Con una sustancial parte de sus ingresos y de su prestigio en la cuerda floja, el inminente informe bastaba para que a Harry se le declarase una úlcera o tuviese espasmos musculares. El extraño dolor no tenía por qué deberse a nada grave. Además, había algo que lo preocupaba más que el informe de la comisión.
– Llevamos casi un año corriendo juntos tres o cuatro veces por semana -dijo Josephson- y nunca lo he visto detenerse antes de terminar sus ocho kilómetros.
– Bueno, Stephen, eso sólo significa que siempre hay una primera vez para todo -dijo Harry, que al ver la expresión del rostro de su colega, suavizó el tono-. Créame, amigo mío, si fuese algo importante se lo diría, no le quepa duda.

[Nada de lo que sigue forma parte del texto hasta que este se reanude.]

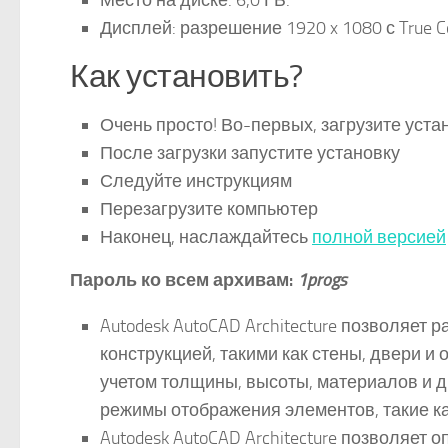
Место на диске: 6,0 ГБ.
Дисплей: разрешение 1920 x 1080 с True Co
Как установить?
Очень просто! Во-первых, загрузите уста
После загрузки запустите установку
Следуйте инструкциям
Перезагрузите компьютер
Наконец, наслаждайтесь
полной версией
Пароль ко всем архивам:
1progs
Autodesk AutoCAD Architecture позволяет
конструкцией, такими как стены, двери и 
учетом толщины, высоты, материалов и д
режимы отображения элементов, такие ка
Autodesk AutoCAD Architecture позволяет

Lo que ocurre es que hoy no me apetece correr más, ya que tengo demasiadas cosas en qué pensar.
– Entiendo. ¿Ingresan a Evie mañana?
– Pasado. Su neurocirujano es Ben Dunleavy. Habla de eliminar su aneurisma cerebral como si de la extirpación de una verruga se tratase. De todas maneras, supongo que así, poco más o menos, es cómo lo hará.
Salieron de la pista al acercarse los otros corredores del gimnasio.
– ¿Y cómo está ella de ánimo? -preguntó Josephson.
– En líneas generales está bastante tranquila -contestó Harry encogiéndose de hombros-, aunque… muy encerrada en sí misma, por lo que a sus sentimientos se refiere.
Encerrada en sí misma. El eufemismo de la semana, musitó Harry contrariado. No recordaba cuál fue la última vez que Evie se sinceró con él acerca de algo importante.
– Bueno, pues dígale que Cincy y yo le deseamos que vaya todo muy bien, y que pasaré a verla en cuanto le extirpen esa… verruga.
– Gracias -dijo Harry-. Estoy seguro de que lo agradecerá.
La verdad era que lo dudaba. Aunque Steve Josephson era un hombre amable, inteligente y cariñoso, Evie no podía soportarlo a causa de su obesidad.
«¿No lo has oído nunca respirar? -le preguntó ella una vez, tras alabarle Harry sus virtudes como médico-. Me sentí como si hablase con un toro enfurecido. Y esas camisetas blancas, tan ceñidas, bajo la camisa… me sacan de…»
– Bueno -dijo Josephson al entrar con Harry en los vestuarios-. Antes de pasar a la ducha, ¿por qué no me dice lo que de verdad le ha ocurrido ahí fuera?
– Ya le he dicho…
– Mire, Harry, estaba muy cerca de usted en la pista, y he visto que se ha quedado blanco como la cera.
– No ha sido nada.
– Me he pasado años aprendiendo a no hacer preguntas capciosas. No me haga olvidar lo aprendido.
Para los reconocimientos rutinarios y para actualizar los exigidos por sus respectivas compañías de seguros, Harry y Josephson se reconocían mutuamente, y extendían los correspondientes certificados. Y aunque ambos se urgían a hacerse un chequeo completo, no se hacían caso. Lo más cerca que estuvieron de ello fue al poco de cumplir Harry los cuarenta y nueve años.
Harry, a quien ya obsesionaban la dieta y el ejercicio, había prometido hacerse un chequeo y unas pruebas cardiológicas. Steve, que era seis años más joven pero que pesaba veinticinco kilos más, accedió a hacerse un reconocimiento, a hacer jogging y a adelgazar. Lo cierto, no obstante, era que, salvo las carreras que Josephson se daba en la pista a regañadientes, lo demás estaba sin cumplir.